**Exercise objective:** Begin the copy at the line containing "Bezirke-Österreich.at" in the data below and end it at the line containing "Arrêts, vibrations et", keeping each line exact and leaving out pictures.

**Exercise data:**
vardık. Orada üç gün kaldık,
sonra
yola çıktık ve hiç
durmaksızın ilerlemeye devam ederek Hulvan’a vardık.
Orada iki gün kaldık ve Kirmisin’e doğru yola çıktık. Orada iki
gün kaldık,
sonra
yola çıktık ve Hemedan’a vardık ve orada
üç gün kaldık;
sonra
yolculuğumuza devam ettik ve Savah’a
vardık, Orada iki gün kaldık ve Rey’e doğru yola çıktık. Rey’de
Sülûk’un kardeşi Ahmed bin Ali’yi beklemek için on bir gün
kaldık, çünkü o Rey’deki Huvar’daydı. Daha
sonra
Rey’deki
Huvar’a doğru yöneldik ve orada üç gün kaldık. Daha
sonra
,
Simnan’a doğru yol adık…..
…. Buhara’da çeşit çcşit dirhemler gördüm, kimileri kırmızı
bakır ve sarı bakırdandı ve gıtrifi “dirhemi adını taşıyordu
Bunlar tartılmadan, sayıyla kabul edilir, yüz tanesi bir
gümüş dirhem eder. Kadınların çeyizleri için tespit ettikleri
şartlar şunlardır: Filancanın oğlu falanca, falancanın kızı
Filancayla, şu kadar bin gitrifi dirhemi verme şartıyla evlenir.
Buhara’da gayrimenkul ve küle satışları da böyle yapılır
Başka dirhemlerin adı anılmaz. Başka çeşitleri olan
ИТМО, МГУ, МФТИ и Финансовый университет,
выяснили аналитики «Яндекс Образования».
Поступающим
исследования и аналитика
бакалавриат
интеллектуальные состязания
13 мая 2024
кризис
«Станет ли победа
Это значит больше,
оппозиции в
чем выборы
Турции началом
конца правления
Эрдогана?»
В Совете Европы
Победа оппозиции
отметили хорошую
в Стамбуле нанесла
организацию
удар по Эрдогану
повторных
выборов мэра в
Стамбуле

...

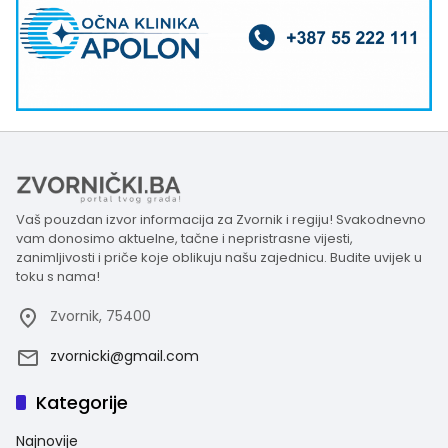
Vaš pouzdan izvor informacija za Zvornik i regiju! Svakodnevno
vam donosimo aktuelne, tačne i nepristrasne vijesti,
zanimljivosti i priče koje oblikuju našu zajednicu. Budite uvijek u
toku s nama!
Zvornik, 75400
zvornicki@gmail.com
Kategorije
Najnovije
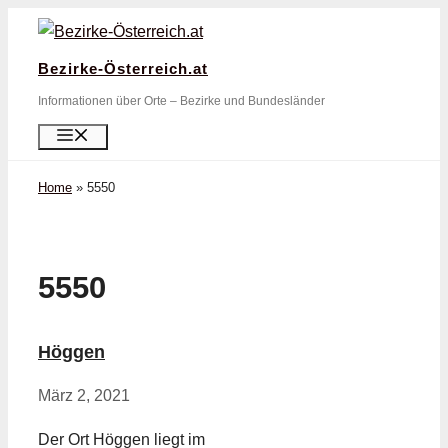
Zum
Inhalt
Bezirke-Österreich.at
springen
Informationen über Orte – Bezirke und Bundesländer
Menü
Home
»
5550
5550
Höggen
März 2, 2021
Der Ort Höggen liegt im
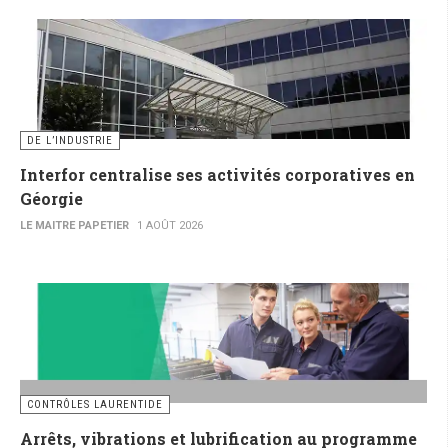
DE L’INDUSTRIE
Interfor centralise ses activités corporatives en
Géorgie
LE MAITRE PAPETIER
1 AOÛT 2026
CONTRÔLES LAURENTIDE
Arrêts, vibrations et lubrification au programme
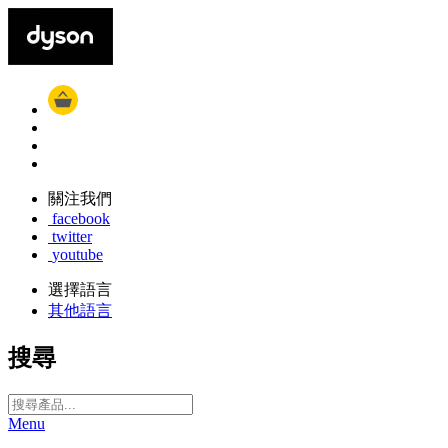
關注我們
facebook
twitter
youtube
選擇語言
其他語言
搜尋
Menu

**Answer space:**
Bezirke-Österreich.at
springen
Informationen über Orte – Bezirke und Bundesländer
Menü
Home
»
5550
5550
Höggen
März 2, 2021
Der Ort Höggen liegt im
DE L’INDUSTRIE
Interfor centralise ses activités corporatives en
Géorgie
LE MAITRE PAPETIER
1 AOÛT 2026
CONTRÔLES LAURENTIDE
Arrêts, vibrations et lubrification au programme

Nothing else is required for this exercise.